GUIDELINES that could help GPs and health workers recognise potential signs of domestic violence and abuse could help save lives of women and children in Birmingham.
Birmingham and Solihull Mental Health NHS Foundation Trust’s safeguarding team regularly see women at risk of violence or cruelty in their own homes, with mental health issues – which may be linked to drink or drug problems, often developed as a coping strategy.
More than 30,000 children in Birmingham either experience or witness domestic violence, and their lives – and their mothers’ - could be saved if frontline health workers raised the issue with patients they believe are at risk.
The guidelines were launched on International Women’s Day (Monday, March 8), and aim to give health professionals confidence to question women who may be at risk.
Liz Mayne, the national lead on establishing routine enquiry of abuse in mental health, said: “This is an excellent example of multi-agency working to address and reduce the incidence of domestic violence and related problems.”

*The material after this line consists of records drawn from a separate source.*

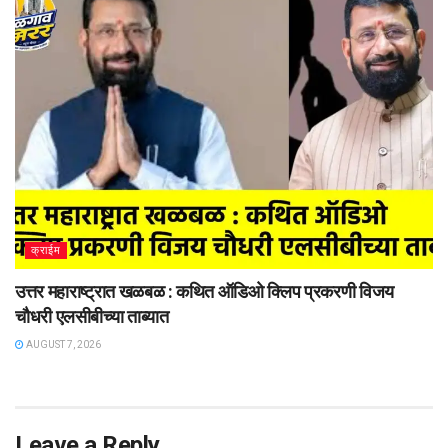
क्राईम
उत्तर महाराष्ट्रात खळबळ : कथित ऑडिओ क्लिप प्रकरणी विजय
चौधरी एलसीबीच्या ताब्यात
AUGUST 7, 2026
Leave a Reply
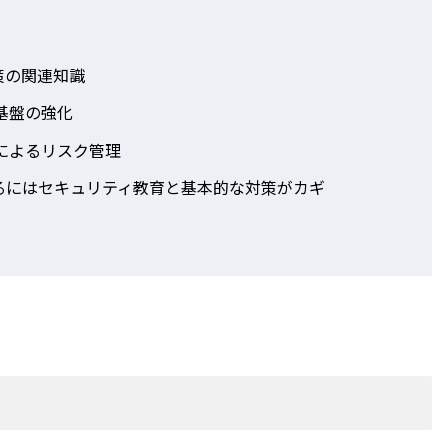
策の関連知識
基盤の強化
によるリスク管理
るにはセキュリティ教育と基本的な対策がカギ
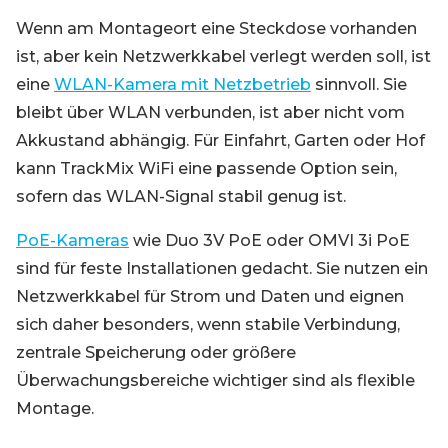
Wenn am Montageort eine Steckdose vorhanden
ist, aber kein Netzwerkkabel verlegt werden soll, ist
eine
WLAN-Kamera mit Netzbetrieb
sinnvoll. Sie
bleibt über WLAN verbunden, ist aber nicht vom
Akkustand abhängig. Für Einfahrt, Garten oder Hof
kann TrackMix WiFi eine passende Option sein,
sofern das WLAN-Signal stabil genug ist.
PoE-Kameras
wie Duo 3V PoE oder OMVI 3i PoE
sind für feste Installationen gedacht. Sie nutzen ein
Netzwerkkabel für Strom und Daten und eignen
sich daher besonders, wenn stabile Verbindung,
zentrale Speicherung oder größere
Überwachungsbereiche wichtiger sind als flexible
Montage.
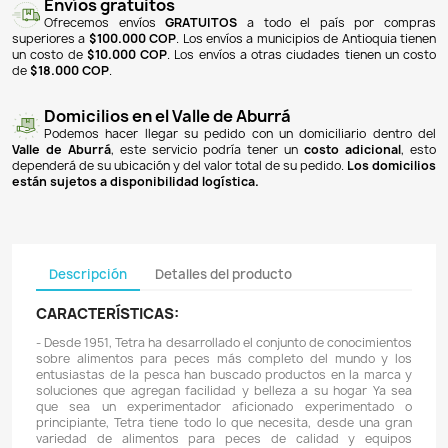
NOTIFICARME CUANDO ESTÉ DISPONIBLE
Pagos 100% seguros
Recibimos pagos por transferencia desde cualq
financiera a nuestra llave
Breb-B
. De igual manera, te
Bancolombia
,
Davivienda
,
Nequi
y
Daviplata
. También po
PSE
y con
tarjetas de crédito
.
Envíos gratuitos
Ofrecemos envíos
GRATUITOS
a todo el país 
superiores a
$100.000 COP
. Los envíos a municipios de An
un costo de
$10.000 COP
. Los envíos a otras ciudades ti
de
$18.000 COP
.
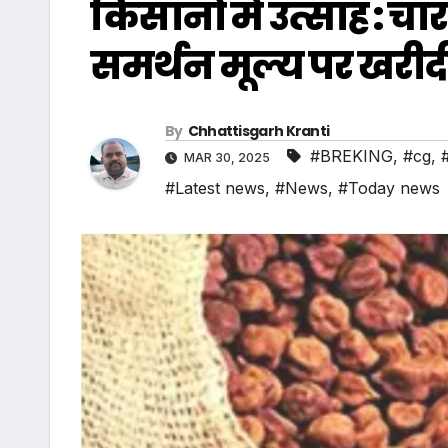
किसानों में उत्साह : च
समर्थन मूल्य पर खरी
By
Chhattisgarh Kranti
#BREKING
,
#cg
,
MAR 30, 2025
#Latest news
,
#News
,
#Today news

The health trust’s domestic violence spokeswoman Lynne Johnson added: “This is never an easy subject to bring up but we know there is a link between domestic violence, mental health and drug/alcohol problems. To acknowledge this will ensure patients follow appropriate care pathways and interventions, with a collaborative approach across all relevant agencies. It’s clear many develop addictions through substances they use to cope, but if healthcare professionals had the confidence to ask about potential abuse at assessment, lives could be saved.”
Women who experience domestic violence are 15 times more likely to use alcohol and nine times more likely to turn to drugs, than women with no history of abuse . They also face a significantly higher risk of anxiety, depression, self-harm and suicide.